O espaço adicional revela o cuidado com que estas gravações foram concebidas. Cada instrumento parece saber exatamente quando se destacar e quando se retrair. Nada parece sobrecarregado. Nada parece forçado. Os arranjos respiram de uma forma que a música moderna raramente consegue.

O que mais me impressionou durante esta viagem de regresso a casa foi o quanto estes discos valem a pena ouvir.

Não estou a ouvir.

A ouvir.

Uma distinção sobre a qual tenho refletido bastante ultimamente.

Por detrás de todos os rótulos da música disco e de toda a história cultural, existe algo notavelmente simples: músicos a ouvirem-se uns aos outros. O Rodgers a ouvir o Edwards. O Edwards a ouvir o baterista. O baterista a ouvir o ambiente. Cada elemento ligado a todos os outros.

Essa ligação é percetível ao longo de todo o álbum.

Talvez seja por isso que parecia tão adequado para viajar. Os aeroportos são locais onde a atenção fica fragmentada.

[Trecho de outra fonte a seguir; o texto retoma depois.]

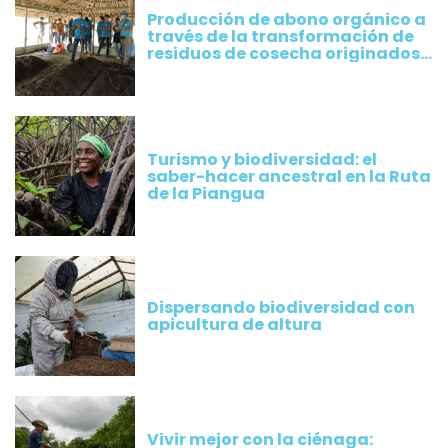
Producción de abono orgánico a
través de la transformación de
residuos de cosecha originados
por los cultivos implementados
por productores de Plátano
Turismo y biodiversidad: el
saber-hacer ancestral en la Ruta
de la Piangua
Dispersando biodiversidad con
apicultura de altura
Vivir mejor con la ciénaga:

Os anúncios interrompem as conversas. Os ecrãs disputam a atenção. Milhares de pequenas distrações ocupam a mente.

No entanto, estas ranhuras mantêm-se pacientes.

Eles nunca têm pressa.

Eles nunca exigem.

Eles simplesmente continuam a avançar, levando-te com eles.

Quando o avião aterrou, percebi que, na verdade, não tinha passado várias horas a ouvir um álbum de remixes.

Tinha passado algum tempo na companhia de músicos que compreendiam algo cada vez mais raro.

A melhor música não tenta ser o centro das atenções.

Acaba por ser aquilo a que acabas sempre por voltar.

E algures acima das nuvens, com Bernard Edwards a criar um ritmo incrível atrás do outro, parecia ser exatamente a banda sonora ideal para a viagem de regresso a casa.


Perguntas rápidas

Será que este é um álbum de remixes tradicional?

Não. O álbum «Dimitri From Paris» preserva, em grande parte, as gravações originais, ampliando os arranjos e revelando detalhes ocultos nas misturas originais, em vez de reinventar radicalmente as canções.

Quais são as faixas que mais se destacam?

«Good Times», «I Want Your Love», «Le Freak» e «Everybody Dance» beneficiam todas enormemente desta versão alargada.

Quem deve ouvir este álbum?

Qualquer pessoa interessada em disco, groove, produção, audição em alta fidelidade ou em compreender por que razão os Chic continuam a ser uma das bandas mais influentes da história da música moderna.


Rafi Mercer escreve sobre os espaços onde a música é importante.